Filed by Cloudera, Inc.
Pursuant to Rule 425 under the Securities Act of 1933, as amended,
and deemed filed pursuant to Rule 14a-12
under the Securities Exchange Act of 1934, as amended
Subject Company: Hortonworks, Inc.
Commission File No: 001-36780
This filing relates to the proposed merger of Hortonworks, Inc., a Delaware corporation (“Hortonworks”), with Surf Merger Corporation (“Merger Sub”), a Delaware corporation and a directly, wholly owned subsidiary of Cloudera, Inc., a Delaware corporation (“Cloudera”), pursuant to the terms of that certain Agreement and Plan of Merger, dated as of October 3, 2018, by and among Cloudera, Hortonworks and Merger Sub. The following is the transcript of a television interview of Tom Reilly, Chief Executive Officer of Cloudera, with Jim Cramer for Mad Money CNBC on October 5, 2018.
MAD MONEY CNBC
5 OCTOBER 2018
JIM CRAMER INTERVIEW WITH TIM REILLY
INTERVIEWER: JIM CRAMER
JIM CRAMER:
We got some major technology news on Wednesday night that you may have missed. A pair of enterprise software companies, Cloudera and Hortonworks, are combining forces in a merger of equals and sticking with the Cloudera name. Now, it's not easy to explain what these companies actually do to a layman.

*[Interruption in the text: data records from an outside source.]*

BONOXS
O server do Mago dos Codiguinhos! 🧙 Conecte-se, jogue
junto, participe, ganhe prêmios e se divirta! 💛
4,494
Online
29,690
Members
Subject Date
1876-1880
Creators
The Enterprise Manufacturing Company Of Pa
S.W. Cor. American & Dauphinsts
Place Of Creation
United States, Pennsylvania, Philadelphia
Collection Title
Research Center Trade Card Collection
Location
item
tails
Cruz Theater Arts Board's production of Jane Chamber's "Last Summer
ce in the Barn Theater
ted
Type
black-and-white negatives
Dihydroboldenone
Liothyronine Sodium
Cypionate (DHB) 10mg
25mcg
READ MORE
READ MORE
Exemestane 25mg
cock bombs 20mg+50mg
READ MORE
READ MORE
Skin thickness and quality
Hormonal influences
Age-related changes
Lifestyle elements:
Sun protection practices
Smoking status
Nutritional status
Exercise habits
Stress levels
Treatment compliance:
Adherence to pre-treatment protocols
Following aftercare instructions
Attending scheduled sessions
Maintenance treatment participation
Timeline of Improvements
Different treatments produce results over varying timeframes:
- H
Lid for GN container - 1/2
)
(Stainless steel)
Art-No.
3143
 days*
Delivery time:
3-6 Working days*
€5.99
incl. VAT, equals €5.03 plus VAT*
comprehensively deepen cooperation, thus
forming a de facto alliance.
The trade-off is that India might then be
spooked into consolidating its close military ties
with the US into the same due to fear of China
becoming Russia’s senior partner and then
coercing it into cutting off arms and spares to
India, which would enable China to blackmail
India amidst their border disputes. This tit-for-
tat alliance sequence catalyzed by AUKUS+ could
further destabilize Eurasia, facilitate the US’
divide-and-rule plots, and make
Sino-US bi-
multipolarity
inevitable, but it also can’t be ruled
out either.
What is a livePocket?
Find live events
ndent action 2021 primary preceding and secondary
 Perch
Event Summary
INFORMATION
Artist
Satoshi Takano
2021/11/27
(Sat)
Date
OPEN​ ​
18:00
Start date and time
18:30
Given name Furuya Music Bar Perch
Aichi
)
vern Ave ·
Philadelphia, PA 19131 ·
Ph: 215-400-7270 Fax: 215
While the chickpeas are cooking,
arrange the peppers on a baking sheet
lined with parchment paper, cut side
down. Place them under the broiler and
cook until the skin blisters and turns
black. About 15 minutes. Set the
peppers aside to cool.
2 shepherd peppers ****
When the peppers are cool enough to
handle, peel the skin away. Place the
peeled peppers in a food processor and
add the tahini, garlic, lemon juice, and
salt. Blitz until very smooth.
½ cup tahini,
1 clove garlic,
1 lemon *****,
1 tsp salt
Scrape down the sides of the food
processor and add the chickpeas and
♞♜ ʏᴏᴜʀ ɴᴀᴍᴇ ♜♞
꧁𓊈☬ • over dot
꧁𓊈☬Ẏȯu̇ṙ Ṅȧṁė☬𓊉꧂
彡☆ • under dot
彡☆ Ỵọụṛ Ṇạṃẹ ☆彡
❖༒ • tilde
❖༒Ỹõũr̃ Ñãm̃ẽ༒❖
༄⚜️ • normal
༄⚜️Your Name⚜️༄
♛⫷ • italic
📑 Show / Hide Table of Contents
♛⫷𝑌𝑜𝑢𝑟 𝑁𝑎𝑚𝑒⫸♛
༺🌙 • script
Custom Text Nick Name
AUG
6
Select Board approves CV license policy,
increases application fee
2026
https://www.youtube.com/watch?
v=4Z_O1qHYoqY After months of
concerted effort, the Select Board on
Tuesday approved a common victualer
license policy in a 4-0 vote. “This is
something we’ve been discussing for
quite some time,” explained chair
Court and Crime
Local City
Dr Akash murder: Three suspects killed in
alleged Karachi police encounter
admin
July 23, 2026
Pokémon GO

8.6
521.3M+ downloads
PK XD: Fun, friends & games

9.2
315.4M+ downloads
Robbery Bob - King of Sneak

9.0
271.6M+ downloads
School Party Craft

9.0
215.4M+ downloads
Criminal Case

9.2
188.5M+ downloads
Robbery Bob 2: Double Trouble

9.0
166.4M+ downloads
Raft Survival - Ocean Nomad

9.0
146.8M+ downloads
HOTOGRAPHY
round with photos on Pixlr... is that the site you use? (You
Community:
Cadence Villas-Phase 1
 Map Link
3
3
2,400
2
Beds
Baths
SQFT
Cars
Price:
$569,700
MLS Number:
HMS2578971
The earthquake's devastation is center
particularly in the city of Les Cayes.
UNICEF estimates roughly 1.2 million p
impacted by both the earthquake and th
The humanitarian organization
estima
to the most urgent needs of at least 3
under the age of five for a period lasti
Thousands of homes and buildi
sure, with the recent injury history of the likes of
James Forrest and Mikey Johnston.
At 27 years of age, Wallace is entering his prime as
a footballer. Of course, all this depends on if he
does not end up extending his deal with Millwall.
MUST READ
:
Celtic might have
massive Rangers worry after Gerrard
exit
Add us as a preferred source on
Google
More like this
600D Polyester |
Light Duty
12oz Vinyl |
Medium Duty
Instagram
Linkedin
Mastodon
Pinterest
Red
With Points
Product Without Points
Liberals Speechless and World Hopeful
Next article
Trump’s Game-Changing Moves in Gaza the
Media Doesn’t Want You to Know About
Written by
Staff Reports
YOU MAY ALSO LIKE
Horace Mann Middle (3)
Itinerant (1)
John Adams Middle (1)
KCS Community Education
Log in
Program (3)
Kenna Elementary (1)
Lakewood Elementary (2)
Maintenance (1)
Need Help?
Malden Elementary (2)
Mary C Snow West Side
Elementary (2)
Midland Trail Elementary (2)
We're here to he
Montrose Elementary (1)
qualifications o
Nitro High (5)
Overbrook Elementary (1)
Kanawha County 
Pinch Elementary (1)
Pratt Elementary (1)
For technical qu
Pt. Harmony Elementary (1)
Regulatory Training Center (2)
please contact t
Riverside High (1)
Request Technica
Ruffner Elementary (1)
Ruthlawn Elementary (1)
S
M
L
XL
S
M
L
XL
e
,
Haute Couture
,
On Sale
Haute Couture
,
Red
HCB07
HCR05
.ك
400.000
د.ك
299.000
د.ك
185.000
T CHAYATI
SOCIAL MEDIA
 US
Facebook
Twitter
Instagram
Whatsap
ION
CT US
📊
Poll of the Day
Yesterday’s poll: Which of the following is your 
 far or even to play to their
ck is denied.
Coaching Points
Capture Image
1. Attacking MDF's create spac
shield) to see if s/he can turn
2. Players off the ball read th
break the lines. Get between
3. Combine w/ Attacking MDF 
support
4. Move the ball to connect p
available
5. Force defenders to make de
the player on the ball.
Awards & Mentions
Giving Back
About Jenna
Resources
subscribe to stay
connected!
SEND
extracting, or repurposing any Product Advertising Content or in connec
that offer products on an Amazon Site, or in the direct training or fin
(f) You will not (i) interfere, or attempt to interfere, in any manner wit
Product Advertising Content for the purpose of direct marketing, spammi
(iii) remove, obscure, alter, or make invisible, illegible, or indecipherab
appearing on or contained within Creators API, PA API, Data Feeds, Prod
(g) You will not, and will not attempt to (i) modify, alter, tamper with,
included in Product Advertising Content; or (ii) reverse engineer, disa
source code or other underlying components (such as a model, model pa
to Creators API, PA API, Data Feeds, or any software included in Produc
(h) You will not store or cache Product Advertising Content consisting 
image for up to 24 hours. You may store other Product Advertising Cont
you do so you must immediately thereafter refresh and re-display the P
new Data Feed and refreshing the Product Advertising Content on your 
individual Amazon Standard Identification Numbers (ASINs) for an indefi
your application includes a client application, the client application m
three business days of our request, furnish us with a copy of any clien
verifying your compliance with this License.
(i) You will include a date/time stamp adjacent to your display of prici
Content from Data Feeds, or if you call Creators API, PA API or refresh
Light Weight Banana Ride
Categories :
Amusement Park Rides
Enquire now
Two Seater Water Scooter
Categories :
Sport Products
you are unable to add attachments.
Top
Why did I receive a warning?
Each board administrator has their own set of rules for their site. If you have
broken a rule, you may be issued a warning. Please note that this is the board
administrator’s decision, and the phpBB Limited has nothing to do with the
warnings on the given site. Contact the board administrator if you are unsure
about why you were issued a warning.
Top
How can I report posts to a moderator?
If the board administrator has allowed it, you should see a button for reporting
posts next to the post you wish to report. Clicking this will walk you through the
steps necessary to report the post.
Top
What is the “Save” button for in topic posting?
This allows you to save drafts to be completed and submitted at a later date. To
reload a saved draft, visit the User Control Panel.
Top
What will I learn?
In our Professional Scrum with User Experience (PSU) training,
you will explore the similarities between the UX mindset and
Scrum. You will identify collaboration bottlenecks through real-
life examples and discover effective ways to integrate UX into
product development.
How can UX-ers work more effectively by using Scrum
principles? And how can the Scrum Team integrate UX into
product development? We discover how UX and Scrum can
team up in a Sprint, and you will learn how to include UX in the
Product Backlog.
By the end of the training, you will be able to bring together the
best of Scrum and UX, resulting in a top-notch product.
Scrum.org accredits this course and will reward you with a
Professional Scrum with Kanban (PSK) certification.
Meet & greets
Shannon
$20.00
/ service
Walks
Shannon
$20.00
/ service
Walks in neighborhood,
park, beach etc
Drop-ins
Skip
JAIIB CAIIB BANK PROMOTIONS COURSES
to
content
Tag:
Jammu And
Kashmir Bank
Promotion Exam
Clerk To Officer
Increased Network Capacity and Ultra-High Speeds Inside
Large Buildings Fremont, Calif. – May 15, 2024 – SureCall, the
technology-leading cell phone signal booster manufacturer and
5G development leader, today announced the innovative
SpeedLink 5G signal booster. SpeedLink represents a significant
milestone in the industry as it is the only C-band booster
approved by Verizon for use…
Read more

Cloudera's an analytics and machine learning play. Their platform helps companies get the most out of their data, especially working across multiple different cloud infrastructure providers. Now, at the moment, all the cloud stocks are being obliterated.
But this remains a great growth business. And the merger with Hortonworks could be a game changer. Do not take it from me, though.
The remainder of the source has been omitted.